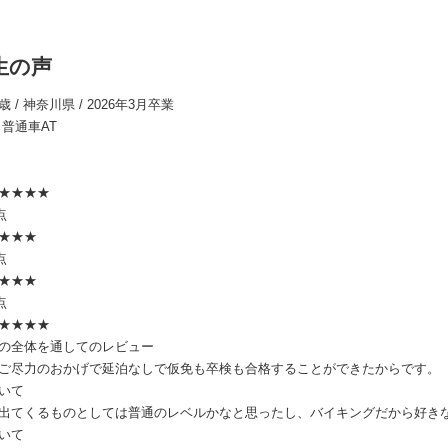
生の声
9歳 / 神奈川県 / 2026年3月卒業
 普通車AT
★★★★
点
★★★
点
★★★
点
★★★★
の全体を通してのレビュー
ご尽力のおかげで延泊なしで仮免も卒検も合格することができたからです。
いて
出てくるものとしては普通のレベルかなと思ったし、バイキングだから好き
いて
· · · · · · ·
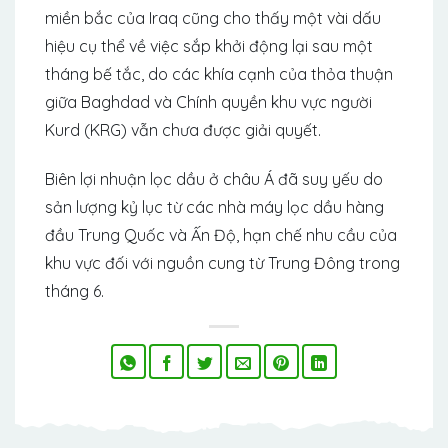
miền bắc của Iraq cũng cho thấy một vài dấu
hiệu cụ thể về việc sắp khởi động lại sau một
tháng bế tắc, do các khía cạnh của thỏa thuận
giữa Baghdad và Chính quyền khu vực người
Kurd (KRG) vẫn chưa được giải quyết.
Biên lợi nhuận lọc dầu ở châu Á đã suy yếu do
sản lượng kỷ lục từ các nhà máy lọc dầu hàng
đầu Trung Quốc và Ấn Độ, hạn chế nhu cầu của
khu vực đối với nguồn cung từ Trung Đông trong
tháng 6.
· · · · · · ·
> Task requirements
Tell how many lines of the entries above include "tháng". The answer should be the number and nothing more.

> Finished task
2